Bundism – 120 years young!

This weekend marks the anniversary of the formation of the Bund – largest and most significant Jewish socialist movement that has existed.

Bundism – 120 years young!

In 1897, a clandestine printing shop was opened in Vilna (Vilnius) and the first issue of Di Arbeter Shtime – Yiddish for "The Workers' Voice" – appeared, printed illegally in Vilna then in other locations in the Tsarist Russian Empire. From 7-9 October that year [Russian Julian calendar dates], a founding convention was held in secrecy in Vilna with 13 delegates from 5 cities, creating the Bund - the General Jewish Workers' Union. A year later the wider Russian Revolutionary party was formed, 3 of the 9 delegates at the Russian party’s founding meeting were Bundists.

The Bund’s key principles, in contrast to the Zionist movement established in more salubrious surroundings in Basel the same year, were socialism, internationalism, cultural autonomy and doikayt (hereness). It rejected separatist, nationalist, territorial solutions and believed that the liberation of Jews would occur within the liberation of humanity. It led struggles for workers’ rights, formed self-defence squads against pogromists, and worked with others socialists for revolutionary change.
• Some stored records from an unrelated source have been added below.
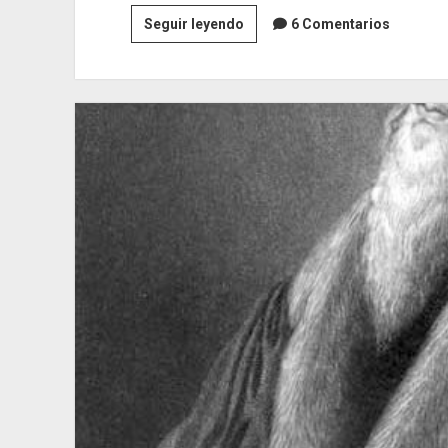
Juan
Seguir leyendo
6 Comentarios
Luis
Vives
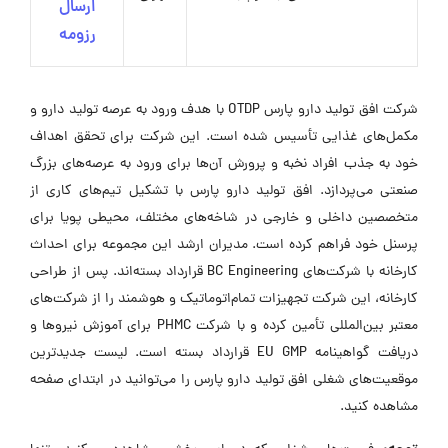
ارسال
رزومه
شرکت افق تولید دارو پارس OTDP با هدف ورود به عرصه تولید دارو و
مکمل‌های غذایی تأسیس شده است. این شرکت برای تحقق اهداف
خود به جذب افراد نخبه و پرورش آن‌ها برای ورود به عرصه‌های بزرگ
صنعتی می‌پردازد. افق تولید دارو پارس با تشکیل تیم‌های کاری از
متخصصین داخلی و خارجی در شاخه‌های مختلف، محیطی پویا برای
پرسنل خود فراهم کرده است. مدیران ارشد این مجموعه برای احداث
کارخانه با شرکت‌های BC Engineering قرارداد بسته‌اند. پس از طراحی
کارخانه، این شرکت تجهیزات تمام‌اتوماتیک و هوشمند را از شرکت‌های
معتبر بین‌المللی تأمین کرده و با شرکت PHMC برای آموزش نیروها و
دریافت گواهینامه EU GMP قرارداد بسته است. لیست جدیدترین
موقعیت‌های شغلی افق تولید دارو پارس را می‌توانید در ابتدای صفحه
مشاهده کنید.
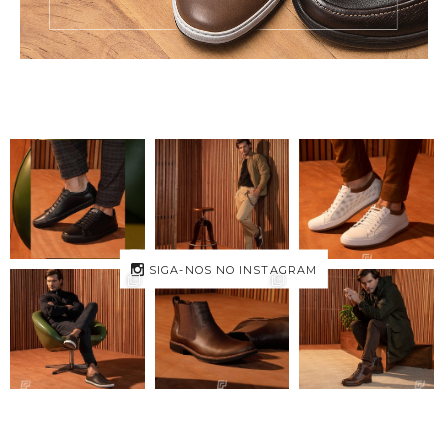
SIGA-NOS NO INSTAGRAM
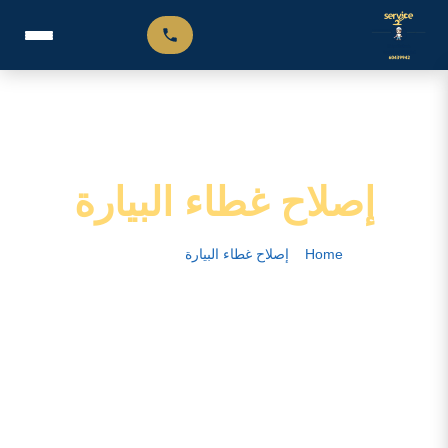
إصلاح غطاء البيارة
Home
–
إصلاح غطاء البيارة
–
الصفحة 12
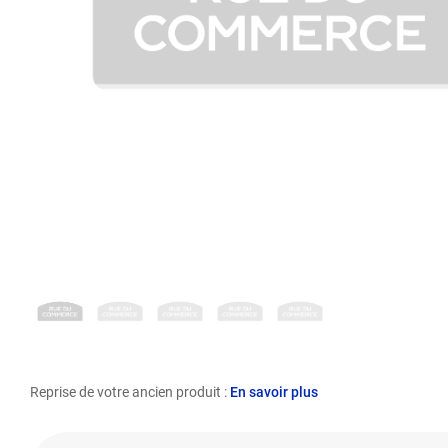
Reprise de votre ancien produit :
En savoir plus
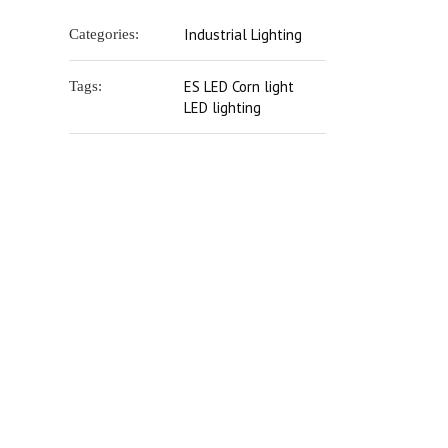
Industrial Lighting
Categories:
ES LED Corn light
Tags:
LED lighting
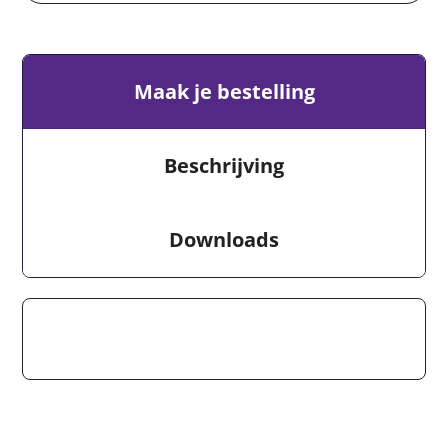
Maak je bestelling
Beschrijving
Downloads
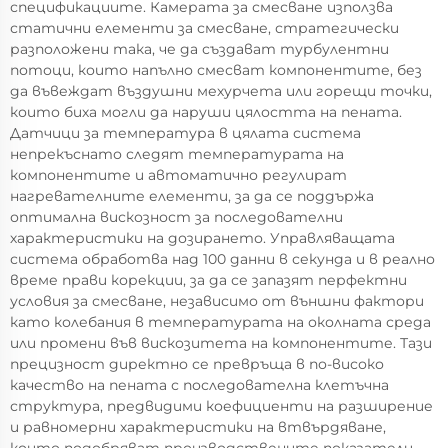
спецификациите. Камерата за смесване използва
статични елементи за смесване, стратегически
разположени така, че да създават турбулентни
потоци, които напълно смесват компонентите, без
да въвеждат въздушни мехурчета или горещи точки,
които биха могли да наруши цялостта на пената.
Датчици за температура в цялата система
непрекъснато следят температурата на
компонентите и автоматично регулират
нагревателните елементи, за да се поддържа
оптимална вискозност за последователни
характеристики на дозирането. Управляващата
система обработва над 100 данни в секунда и в реално
време прави корекции, за да се запазят перфектни
условия за смесване, независимо от външни фактори
като колебания в температурата на околната среда
или промени във вискозитета на компонентите. Тази
прецизност директно се превръща в по-високо
качество на пената с последователна клетъчна
структура, предвидими коефициенти на разширение
и равномерни характеристики на втвърдяване,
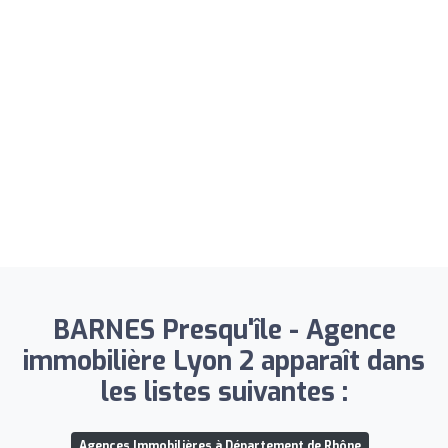
BARNES Presqu'île - Agence
immobilière Lyon 2 apparaît dans
les listes suivantes :
Agences Immobilières à Département de Rhône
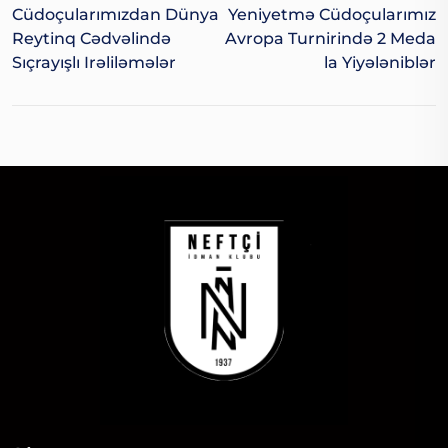
Cüdoçularımızdan Dünya
Yeniyetmə Cüdoçularımız
Reytinq Cədvəlində
Avropa Turnirində 2 Meda
Sıçrayışlı Irəliləmələr
La Yiyələniblər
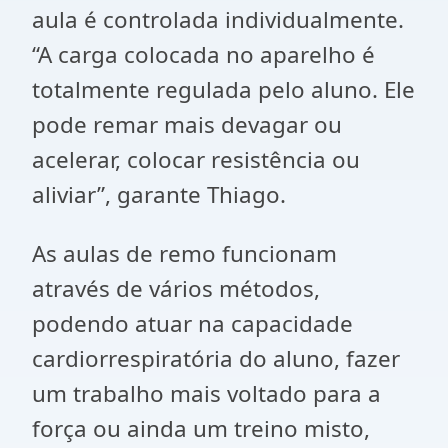
aula é controlada individualmente.
“A carga colocada no aparelho é
totalmente regulada pelo aluno. Ele
pode remar mais devagar ou
acelerar, colocar resistência ou
aliviar”, garante Thiago.
As aulas de remo funcionam
através de vários métodos,
podendo atuar na capacidade
cardiorrespiratória do aluno, fazer
um trabalho mais voltado para a
força ou ainda um treino misto,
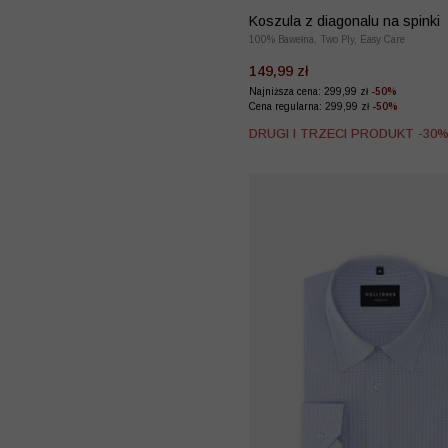
Koszula z diagonalu na spinki
100% Bawełna, Two Ply, Easy Care
149,99 zł
Najniższa cena: 299,99 zł
-50%
Cena regularna: 299,99 zł
-50%
DRUGI I TRZECI PRODUKT -30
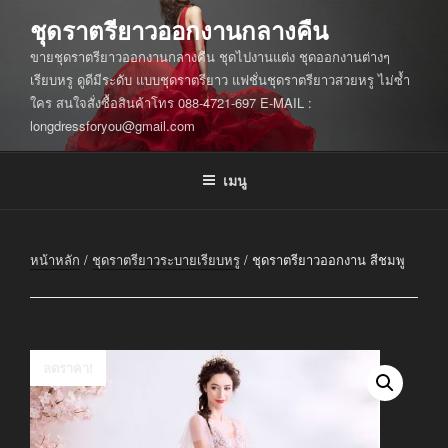
ข้าม
ชุดราตรียาวออกงานกลางคืน
ไป
ขายชุดราตรียาวออกงานกลางคืน ชุดไปงานแต่ง ชุดออกงานต่างๆ
ยัง
เรียบหรู ดูดีมีระดับ แบบชุดราตรียาว แฟชั่นชุดราตรียาวสวยหรู ไม่ซ้ำ
บทความ
ใคร สนใจสั่งซื้อสินค้าโทร 088-4721-697 E-MAIL :
longdressforyou@gmail.com
เมนู
หน้าหลัก
/
ชุดราตรียาวระบายเรียบหรู
/ ชุดราตรียาวออกงาน สีชมพู
ลดราคา!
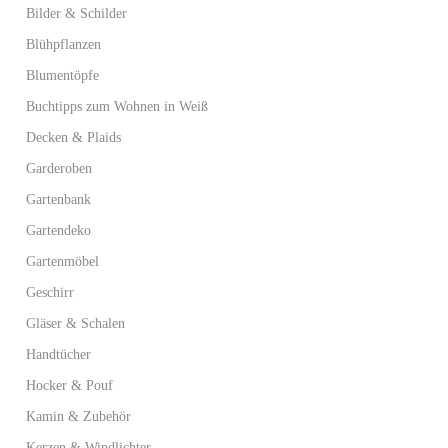
Bilder & Schilder
Blühpflanzen
Blumentöpfe
Buchtipps zum Wohnen in Weiß
Decken & Plaids
Garderoben
Gartenbank
Gartendeko
Gartenmöbel
Geschirr
Gläser & Schalen
Handtücher
Hocker & Pouf
Kamin & Zubehör
Kerzen & Windlichter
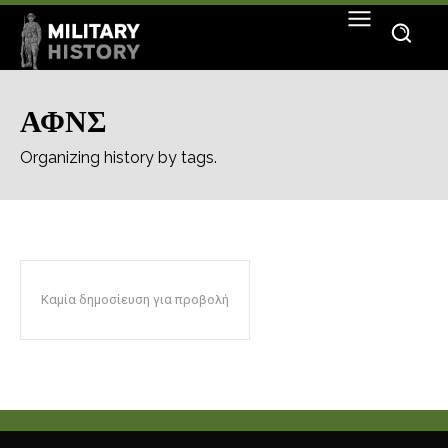
ΑΦΝΣ
Organizing history by tags.
Καμία δημοσίευση για προβολή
In the revolutionary movement it argued with Lenin and Trotsky about its right to organise autonomously among Jewish workers in Yiddish, challenged centralism and authoritarianism and sought more internal democracy.

In the 1920s it linked with other socialists internationally (including Austrian Socialists and the Independent Labour Party in Britain) promoting a socialism which supported reforms but rejected reformism, and wedded itself to the most democratic forms of organisation in contrast to the dogmatism and totalitarianism gathering pace in the USSR under Stalin.
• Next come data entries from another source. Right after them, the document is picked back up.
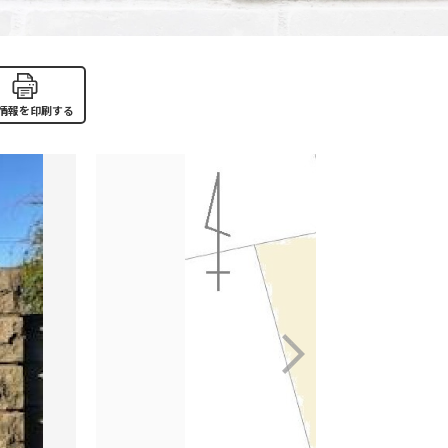
情報を印刷する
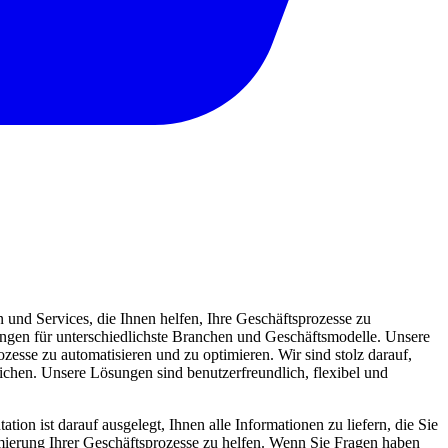
und Services, die Ihnen helfen, Ihre Geschäftsprozesse zu
sungen für unterschiedlichste Branchen und Geschäftsmodelle. Unsere
zesse zu automatisieren und zu optimieren. Wir sind stolz darauf,
eichen. Unsere Lösungen sind benutzerfreundlich, flexibel und
ion ist darauf ausgelegt, Ihnen alle Informationen zu liefern, die Sie
mierung Ihrer Geschäftsprozesse zu helfen. Wenn Sie Fragen haben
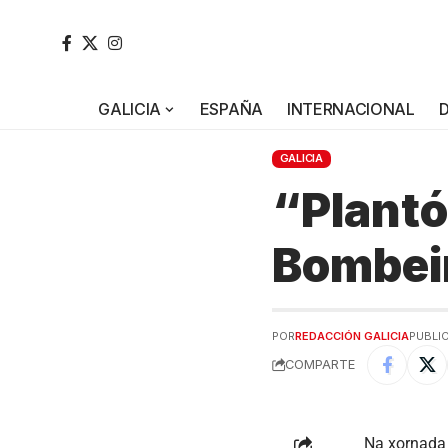
GALICIA
ESPAÑA
INTERNACIONAL
GALICIA
“Plantó
Bombei
POR
REDACCIÓN GALICIA
PUBLIC
COMPARTE
Na xornada 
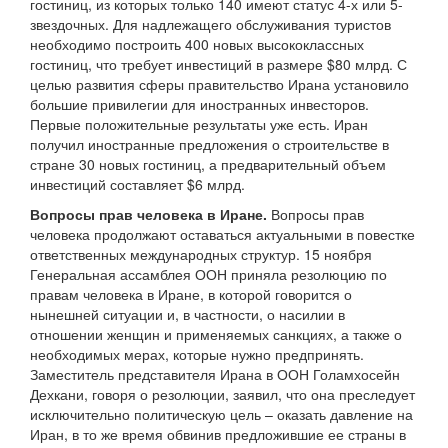
гостиниц, из которых только 140 имеют статус 4-х или 5-
звездочных. Для надлежащего обслуживания туристов
необходимо построить 400 новых высококлассных
гостиниц, что требует инвестиций в размере $80 млрд. С
целью развития сферы правительство Ирана установило
большие привилегии для иностранных инвесторов.
Первые положительные результаты уже есть. Иран
получил иностранные предложения о строительстве в
стране 30 новых гостиниц, а предварительный объем
инвестиций составляет $6 млрд.
Вопросы прав человека в Иране.
Вопросы прав
человека продолжают оставаться актуальными в повестке
ответственных международных структур. 15 ноября
Генеральная ассамблея ООН приняла резолюцию по
правам человека в Иране, в которой говорится о
нынешней ситуации и, в частности, о насилии в
отношении женщин и применяемых санкциях, а также о
необходимых мерах, которые нужно предпринять.
Заместитель представителя Ирана в ООН Голамхосейн
Дехкани, говоря о резолюции, заявил, что она преследует
исключительно политическую цель – оказать давление на
Иран, в то же время обвинив предложившие ее страны в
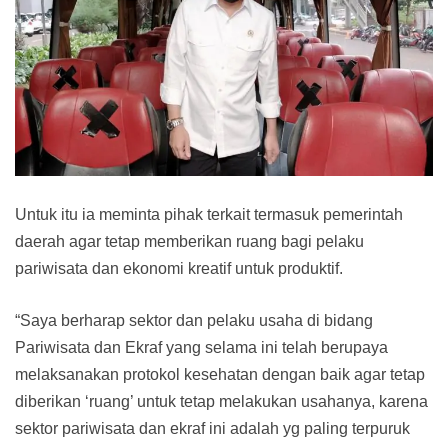
Untuk itu ia meminta pihak terkait termasuk pemerintah
daerah agar tetap memberikan ruang bagi pelaku
pariwisata dan ekonomi kreatif untuk produktif.
“Saya berharap sektor dan pelaku usaha di bidang
Pariwisata dan Ekraf yang selama ini telah berupaya
melaksanakan protokol kesehatan dengan baik agar tetap
diberikan ‘ruang’ untuk tetap melakukan usahanya, karena
sektor pariwisata dan ekraf ini adalah yg paling terpuruk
Between the two world wars its largest arena was in Poland, whose 3.3 million Jews formed Europe's largest Jewish community. It worked closely with the left-wing of the Polish Socialist Party, against a semi-fascist government in the 1930s. As well as the party, It had a youth movement - Tsukunft (Future) and a children's organisation (10-15 year olds) called Sotsialistisher Kinder Farband – SKIF.

In its advocacy of “national cultural autonomy” It fought for the full civic equality of Poland’s minorities and their right to develop their historical and cultural identity through their own language and institutions – a sophisticated form of multiculturalism that sought acceptance not tolerance, and equality for ordinary people rather than the crowning of “community leaders”.

The Bund believed that revolutionary socialists must organise in such a way as to ensure that post-revolutionary society would be pluralist, democratic and culturally diverse. Its commitment to democracy within its own ranks was underlined by the fact that while it strove for maximum unity in action, it contained two distinct tendencies – the eynsers and the tsveyers (ones and twos), and the minority faction had its own publication – kegn shtrom (Against the Stream). Ordinary Bundists felt close to the party’s leaders. One Bundist refugee in London after the war, Leon Kucsznski said: “We looked up to them but they never looked down on us. They listened to us.”

Jews made up 10% of Poland’s population but 25% of the workers organised in Trade unions. The bund was the dominant force within Poland’s Jewish trade unions fighting for workers’ rights and equal opportunities and against discrimination that was restricting the industries in which Jews were allowed to work and working for maximum unity between Jewish and non-Jewish workers in Poland.

Throughout the inter-war years, the Bund produced a daily newspaper, the Folkstsaytung (People's Paper) as well as many periodicals in Yiddish and Polish. Covering workers' disputes, international politics and community issues they also gave a mass readership to emerging Yiddish writers and poets who broadly identified with the Bund's politics. Since the formal education of many of their readers' ended at 13 or younger, the Bund organised literacy classes and libraries. It also supported drama groups, choirs and sports organisations. For the Bund, cultural politics and class politics were interdependent. Cultural initiatives made a real difference to their members' quality of life and strengthened the identity and self-esteem of Jewish workers.

In the last municipal elections (1938/39) before the Nazi invasion, the Bund stood as a secular, socialist, anti-Zionist party, and swept the Jewish vote in most of Poland's major cities, supported not only for its leading role in the fight against antisemitism – working closely with Polish Socialist Party ­– but also for its range of social and cultural initiatives and dedication to workers’ rights. Its youth movement played a key role in ghetto resistance - especially in Warsaw – during the Holocaust. The last surviving member of the Warsaw Ghetto command was the Bundist Marek Edelman, who died in Poland in 2009.

One of its key philosophical statements, "Rights and justice for Jews everywhere without wrongs and injustice to other people anywhere" lives on, in adapted form, in the newly formed Jewish Voice for Labour's statement of principles!

The Bund is 120 years old this weekend. May its ideas continue to inspire Jewish and non-Jewish socialists, diasporists, and internationalists today!